The key to quickly overcoming the little and the big satellite service issues is having a restoration plan and executing on it. As the expression goes, “Hope for the best, but plan for the worst.”
A textbook example of how to react quickly and follow such a plan occurred last summer, when a wildfire in Washington State burned through the terrestrial cables serving a teleport and knocked out commercial satellite service to the U.S. Navy’s Pacific Fleet.
The fire, in July 2014, was the largest in the state’s recorded history, destroying some 300 homes not far from the USEI teleport in Brewster. The fire came within a mile from the 54-antenna complex that is the primary connection for the Navy’s Commercial Broadband Satellite Communications Program (CBSP) services. After the fire burned the fiber connections, cell phones were the only connection the USEI engineers had to the outside world. They used them to quickly notify David Wilson and Gabriel Clark at the Intelsat General CBSP Secure Control Center (CSCC).

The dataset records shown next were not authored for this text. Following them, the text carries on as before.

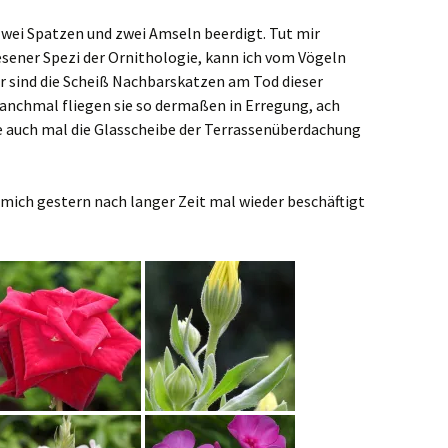
t zwei Spatzen und zwei Amseln beerdigt. Tut mir
esener Spezi der Ornithologie, kann ich vom Vögeln
sind die Scheiß Nachbarskatzen am Tod dieser
anchmal fliegen sie so dermaßen in Erregung, ach
sie auch mal die Glasscheibe der Terrassenüberdachung
mich gestern nach langer Zeit mal wieder beschäftigt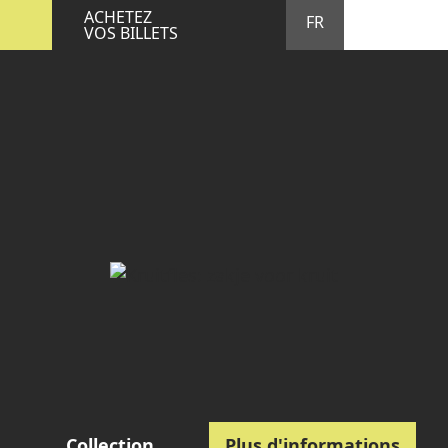
STA
M
ACHETEZ
FR
VOS BILLETS
Collection
Plus d'informations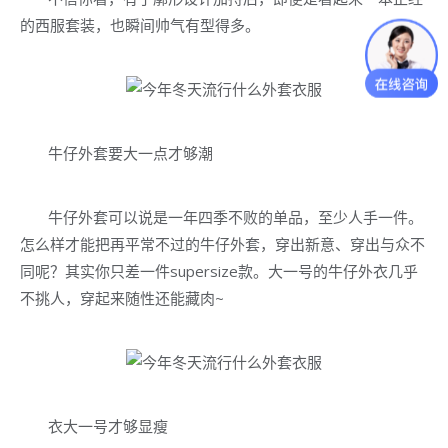
的西服套装，也瞬间帅气有型得多。
牛仔外套要大一点才够潮
牛仔外套可以说是一年四季不败的单品，至少人手一件。
怎么样才能把再平常不过的牛仔外套，穿出新意、穿出与众不
同呢？其实你只差一件supersize款。大一号的牛仔外衣几乎
不挑人，穿起来随性还能藏肉~
衣大一号才够显瘦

Wilson and Clark immediately issued a “Code Red Alert” to the CBSP Management Team, which consisted of Intelsat General and the other dozen companies involved in providing the CBSP service. As the first to respond, Luis Nakpil of Intelsat General and Mike DiLandro of SES immediately initiated a response plan in accordance with the team’s established procedures.
Members of the team assembled in the CBSP Situation Room at Intelsat General’s offices in Bethesda, MD. They immediately went to work to identify all the affected customers and implement a recovery solution.
Recovery of services impacted by the loss of connectivity proved to be a complex technical challenge. The team had to quickly locate candidate teleports and antennas available to restore both C-Band and Ku-Band services to the ships, which were in the midst of a large-scale, multi-national exercise.
In accordance with a restoration plan, the rapid recovery solution involved transferring services to teleports in New Jersey and Hawaii, as well as adding several new satellites to the CBSP network. In New Jersey, the solution required a simple repointing of an antenna to the AMC-9 satellite.
In Hawaii, things were more challenging. One of the antennas needed for restoration of service had been disassembled in preparation for a scheduled overhaul and upgrade. As such, this antenna had to be reassembled and tested to support the transition. Finally, there was another other antenna with a massive 19.2 meter dish that could be used, but belonged to a third party. Engineers needed to contact the company for authorization to repoint it, and make other technical modifications for restoring service.
Within five hours, the team restored service to the first ship with the others restored shortly thereafter. In less than 15 hours, restoration services and link budgets were provided to the Navy – in substantially less time than the threshold allowed and within the bounds of the CBSP contract.
The reason service could be restored so quickly is that the CBSP team had an emergency plan, and then followed the plan with the disaster struck. Happily, such plans rarely need to be taken off the shelf. And when they are implemented, everyone is relieved that they work according to plan!